Architecture & classes

The Airtunnel architecture in terms of Python modules and classes is as follows: airtunnel-arch

(click to enlarge architecture)

Data Assets

The data asset abstraction is at the heart of Airtunnel - its base class bundles several common operations, like finding data asset paths (by strictly inferring them from data asset names, and DAG-execution dates, if versioned). Therefor by following the convention, the unique data asset name suffices to instantiate a data asset. The BaseDataAsset is subclassed by: Pandas Data Asset, SQL Data Asset and PySpark Data Asset. The striking difference there being obviously the means of accessing/processing the data asset instance at hand. For that the core abstract functions rebuild_for_store and retrieve_from_store are implemented differently.

  • PandasDataAsset: To rebuild from store, this class will check in the Airtunnel scripts store in the subfolder py for a Python module named [data_asset_name].py. It will dynamically import this module and will expect and call the function rebuild_for_store(asset: PandasDataAsset, airflow_context) to perform the rebuilding. As we want this to be mostly run by Airflow DAGs, we pass in the Airflow context to be able to leverage that.

  • SQLDataAsset: This data asset class will take an Airflow DbApiHook instance in its constructor in addition to the data asset name. It will leverage this hook for all operations in interaction with the database where this data asset resides. To rebuild from store, it will dynamically fetch SQL scripts from the scripts store under the subfolder SQL in each ddl and dml respectively, that are named as [data_asset_name].sql.

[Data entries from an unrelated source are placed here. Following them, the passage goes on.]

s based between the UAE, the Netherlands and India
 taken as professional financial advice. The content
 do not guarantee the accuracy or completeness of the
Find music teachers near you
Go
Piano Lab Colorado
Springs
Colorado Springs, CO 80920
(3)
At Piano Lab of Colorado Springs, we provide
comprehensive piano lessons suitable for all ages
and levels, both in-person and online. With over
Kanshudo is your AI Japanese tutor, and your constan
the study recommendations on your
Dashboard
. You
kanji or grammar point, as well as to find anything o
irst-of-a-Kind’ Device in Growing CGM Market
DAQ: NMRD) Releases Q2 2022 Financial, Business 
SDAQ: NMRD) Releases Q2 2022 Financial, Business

  • PySparkDataAsset: Similar to PandasDataAsset, but would work with pyspark.sql.DataFrame - to be developed

Data Asset Declarations

To safely interact with the declaration store made up of YAML files, the class DataAssetDeclaration wraps all operations. The entrypoint to it is simply by calling the constructor with the name of the data asset one would like to retrieve declarations for. Then, the YAML file is fetched and validated using several defined DeclarationSchemas, which make use of the helper library schema.

Metadata Entities & Adapter

Airtunnel attempts to make Airflow metadata-driven. To accomplish this, we add two concepts: metadata entities (the types of metadata information we want to interact with) and metadata adapters (means of persistently storing and retrieving metadata entities). As of now, Airtunnel adds metadata entities Lineage, LoadStatus and IngestedFileMetadata which should be self-explanatory. The current sole implementation of BaseMetaAdapter is SQLMetaAdapter, which takes an Airflow DbApiHook and uses SQLAlchemy to read/write metadata. We believe it makes a lot of sense to simply store this metadata on the Airflow DB, to have everything in one place. This class model though is intended to, by subclassing, to read/write metadata using other means.

Custom Operators

Airtunnel ships various custom operators; the most important ones for you to know being: PandasTransformationOperator, SQLTransformationOperator and PySparkTransformationOperator that relate one-by-one to the corresponding data asset types introduced earlier. They are very lightweight and do what you can guess from their name: each one is instantiated (as part of a DAG) with an Data Asset instance of their type and on operator execute, will call the rebuild_for_store function, with the current Airflow context as a parameter. Other custom operators Airtunnel provides, that interact with the file-based local physical data store, are:

  • SourceFileIsReadySensor

  • IngestOperator

  • StagingToReadyOperator

  • IngestArchiveOperator

  • DataAssetArchiveOperator

To interact with Airtunnel’s metadata model, there are sensors AwaitLoadStatusSensor (pokes for an data asset to be updated in a recent specified timedelta) and AwaitAssetAncestorsUpdatedSensor (using lineage, pokes for updates on a Data Asset’s ancestors). These can help build out more pull-based workflows, if you do not want/or can’t leverage Airflow’s push-based approaches, like DAG triggering.

Additionally there is SQLOperator, which allows you to run generic SQL scripts from the scripts store using an Airflow DbApiHook – good for maintenance scripts that are not Data Asset centered.